When he took the oath in historic Williamsburg four years ago, Tim Kaine could not have imagined the two historic events just ahead that would define his term as governor -- Barack Obama's presidential candidacy and the deep recession that put many campaign promises in jeopardy.
"John Lennon said life is what happens when plans fall through," Kaine said. "It's been my lot to be governor during the worst economic downtown in 70 years."
As a result, working with lawmakers to cut the budget while preserving Virginia's reputation as a top state for business became the governor's primary focus.
"My greatest achievement is to have positioned Virginia as the leading state in the nation economically, educationally, from a governance standpoint and politically and to have done that in the toughest time that we've faced in the last 70 years," he said.
The governor points to other victories, too: the expansion of early childhood education, the restaurant smoking ban, the preservation of 400,000 acres of open space and the start of Metrorail to Dulles.

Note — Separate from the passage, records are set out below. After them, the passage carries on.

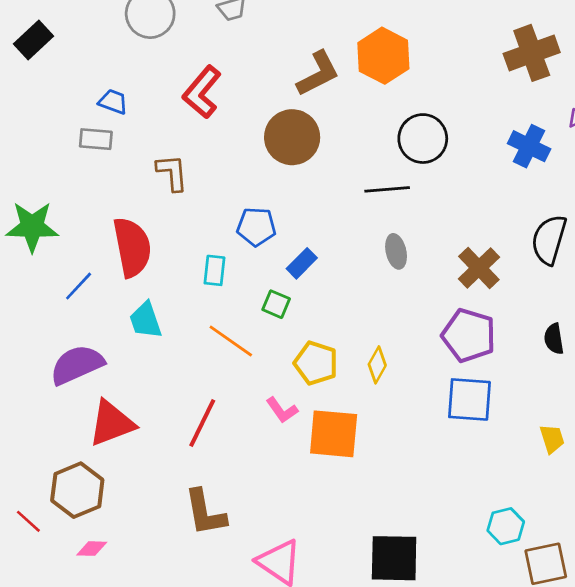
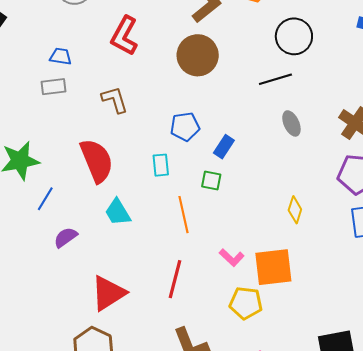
blue line: (79, 286) -> (45, 199), moved
orange line: (231, 341) -> (184, 215), turned 54
yellow pentagon: (316, 363) -> (246, 303), moved
purple semicircle: (77, 365) -> (66, 237), moved, size x0.6

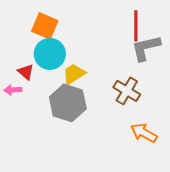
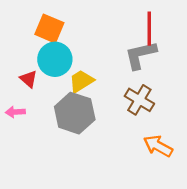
gray L-shape: (146, 48) -> (140, 55), moved
pink arrow: (13, 90) -> (15, 112), moved

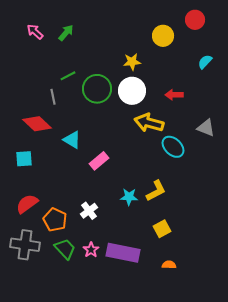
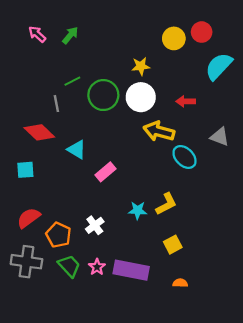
red circle: (195, 20) -> (202, 32), moved
cyan semicircle: (205, 62) -> (219, 66), size x1.8

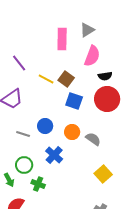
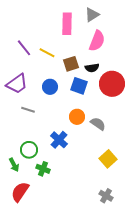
black semicircle: (105, 76) -> (92, 68), moved
yellow line: (46, 79) -> (47, 53), moved
brown square: (66, 79) -> (71, 64), turned 35
blue circle: (45, 126) -> (50, 87), moved
gray line: (23, 134) -> (28, 110), moved

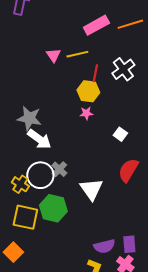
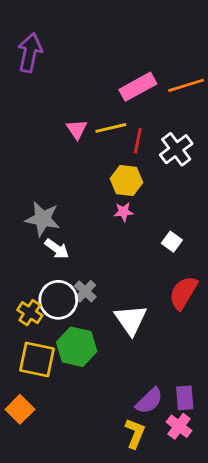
red line: (95, 73) -> (138, 141), moved
white arrow: (39, 139) -> (57, 249), size x0.7
purple semicircle: (104, 246) -> (149, 401), turned -30

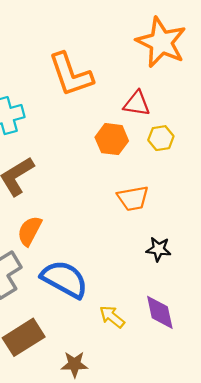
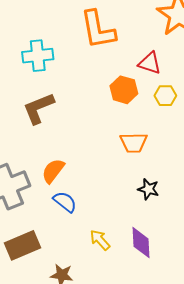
orange semicircle: (30, 231) -> (53, 171), moved
blue semicircle: (64, 279) -> (65, 202), size x0.6

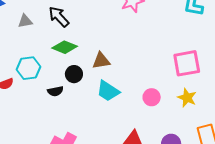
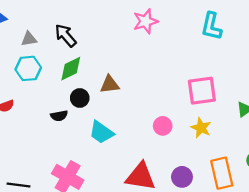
green diamond: (65, 47) -> (71, 69), turned -50
cyan hexagon: (28, 68) -> (28, 68), moved
cyan trapezoid: (108, 91) -> (101, 132), moved

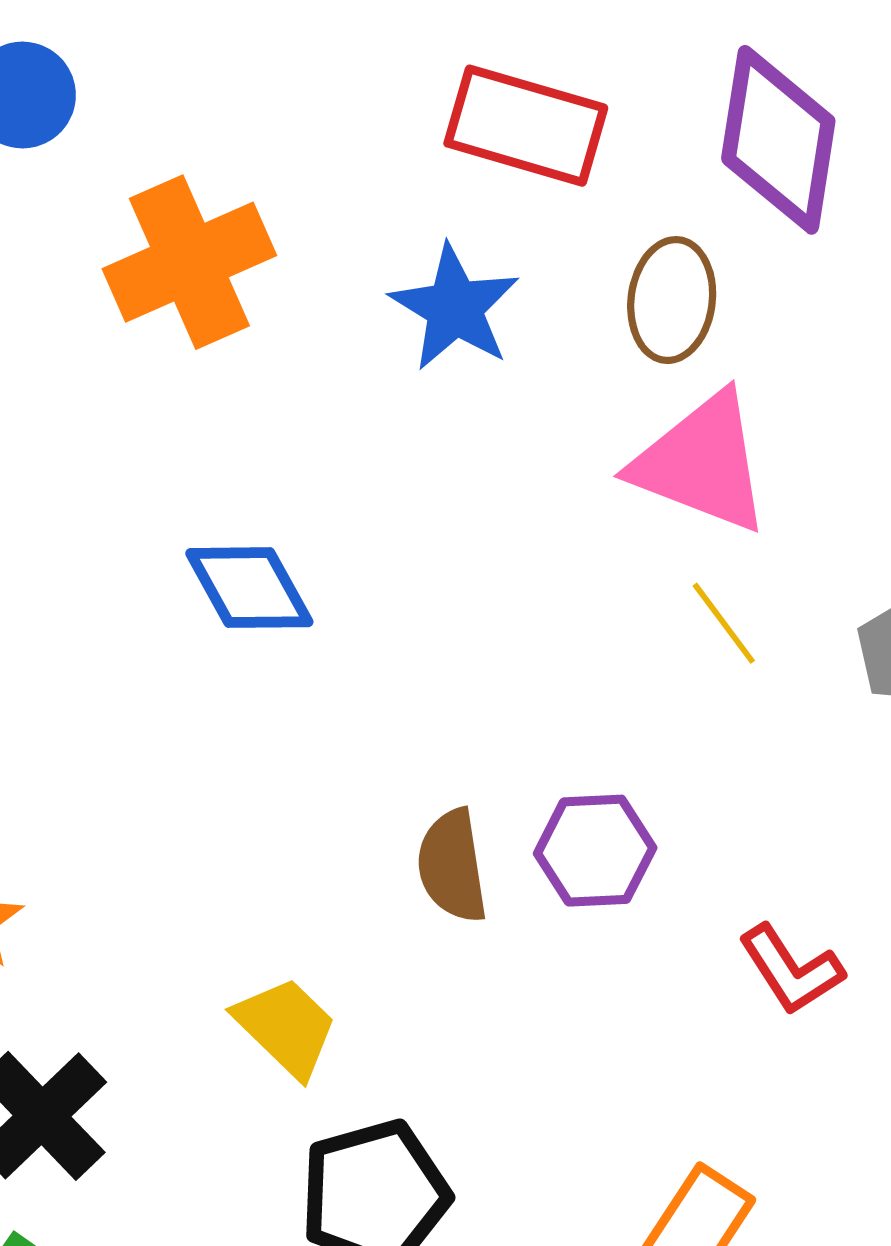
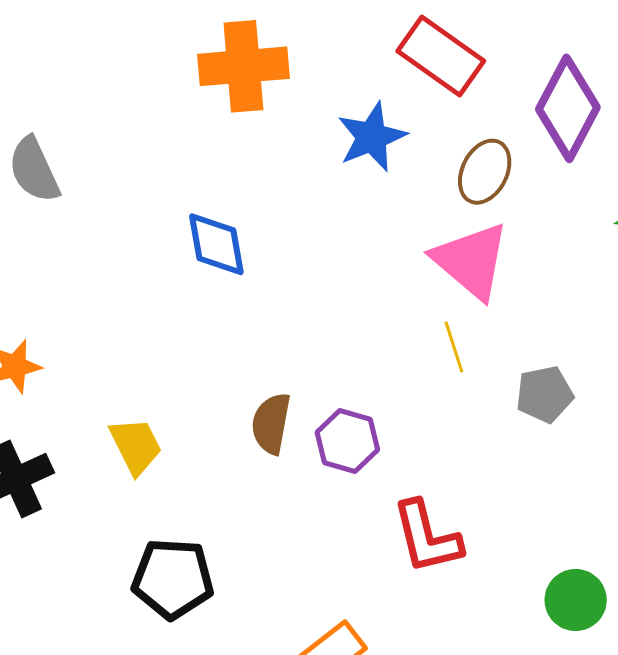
red L-shape: (791, 970) -> (427, 537), size x1.4
yellow trapezoid: (286, 1027) -> (136, 446), moved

His greatest disappointment: the failure to win much needed new funding for roads.
Kaine said his brightest moment came on election night 2008.

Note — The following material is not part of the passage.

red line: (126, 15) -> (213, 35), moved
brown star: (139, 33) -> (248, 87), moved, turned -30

As Obama's national campaign co-chair, the governor played a key role as Virginia picked a Democrat for the first time in 44 years, and the nation picked its first African-American president.

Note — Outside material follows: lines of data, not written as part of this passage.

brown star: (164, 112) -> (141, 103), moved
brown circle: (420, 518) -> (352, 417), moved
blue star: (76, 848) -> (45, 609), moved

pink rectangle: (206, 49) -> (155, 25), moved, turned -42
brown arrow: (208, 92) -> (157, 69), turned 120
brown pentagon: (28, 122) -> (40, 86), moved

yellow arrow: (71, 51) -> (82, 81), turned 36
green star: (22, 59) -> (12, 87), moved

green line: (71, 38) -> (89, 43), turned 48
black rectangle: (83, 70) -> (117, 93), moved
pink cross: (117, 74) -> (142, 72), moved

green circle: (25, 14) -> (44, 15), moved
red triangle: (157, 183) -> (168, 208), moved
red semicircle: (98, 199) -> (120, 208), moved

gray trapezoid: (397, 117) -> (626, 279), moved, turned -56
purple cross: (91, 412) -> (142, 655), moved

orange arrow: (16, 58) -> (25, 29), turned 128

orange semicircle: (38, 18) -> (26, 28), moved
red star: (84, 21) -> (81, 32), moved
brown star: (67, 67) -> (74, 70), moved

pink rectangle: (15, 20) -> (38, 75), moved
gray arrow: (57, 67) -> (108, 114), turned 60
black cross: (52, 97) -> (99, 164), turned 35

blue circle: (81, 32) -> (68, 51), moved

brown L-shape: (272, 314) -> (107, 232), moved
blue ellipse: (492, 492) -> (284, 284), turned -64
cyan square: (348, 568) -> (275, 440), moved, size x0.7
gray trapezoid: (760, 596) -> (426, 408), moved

"That day I would rate next to my wedding day and the birth of my kids as the greatest day of my life," Kaine said.
That support led to his high-profile part-time role as Democratic National Committee chairman, a job he'll now dive in to full-time when he leaves office Saturday.
"The mission of the DNC is a simple one. I just tell people presidential success. It's a two-word mission statement," Kaine said. "My job is to go out and promote this president, defend this president. The nation and the world need a successful American presidency right now, and President Obama is uniquely qualified and has the talents to be that transformative leader that we need and the world needs today."
But Kaine will keep his home in Richmond. He said he can give the president better advice living well outside the Beltway.